ACTIVITY – Below are some records; repeat them all exactly, minus the pictures.

(Stored data entries)
-*-*-

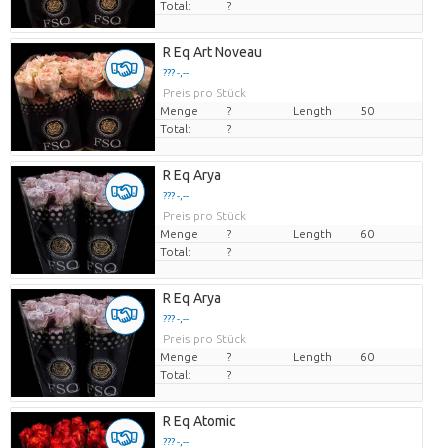
Total:
?
R Eq Art Noveau
??? -,--
Preis pro Stück
Menge
?
Length
50
Total:
?
R Eq Arya
??? -,--
Preis pro Stück
Menge
?
Length
60
Total:
?
R Eq Arya
??? -,--
Preis pro Stück
Menge
?
Length
60
Total:
?
R Eq Atomic
??? -,--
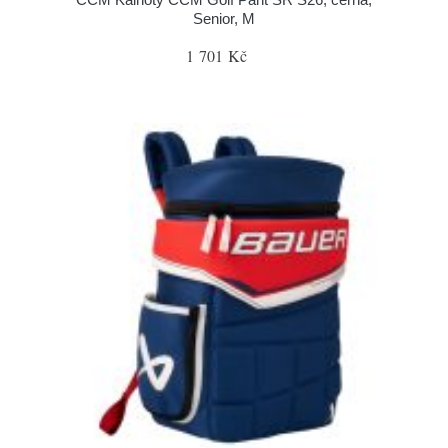
Senior, M
1 701 Kč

-*-*-

SOLVED EXERCISE –
Total:
?
R Eq Art Noveau
??? -,--
Preis pro Stück
Menge
?
Length
50
Total:
?
R Eq Arya
??? -,--
Preis pro Stück
Menge
?
Length
60
Total:
?
R Eq Arya
??? -,--
Preis pro Stück
Menge
?
Length
60
Total:
?
R Eq Atomic
??? -,--
Senior, M
1 701 Kč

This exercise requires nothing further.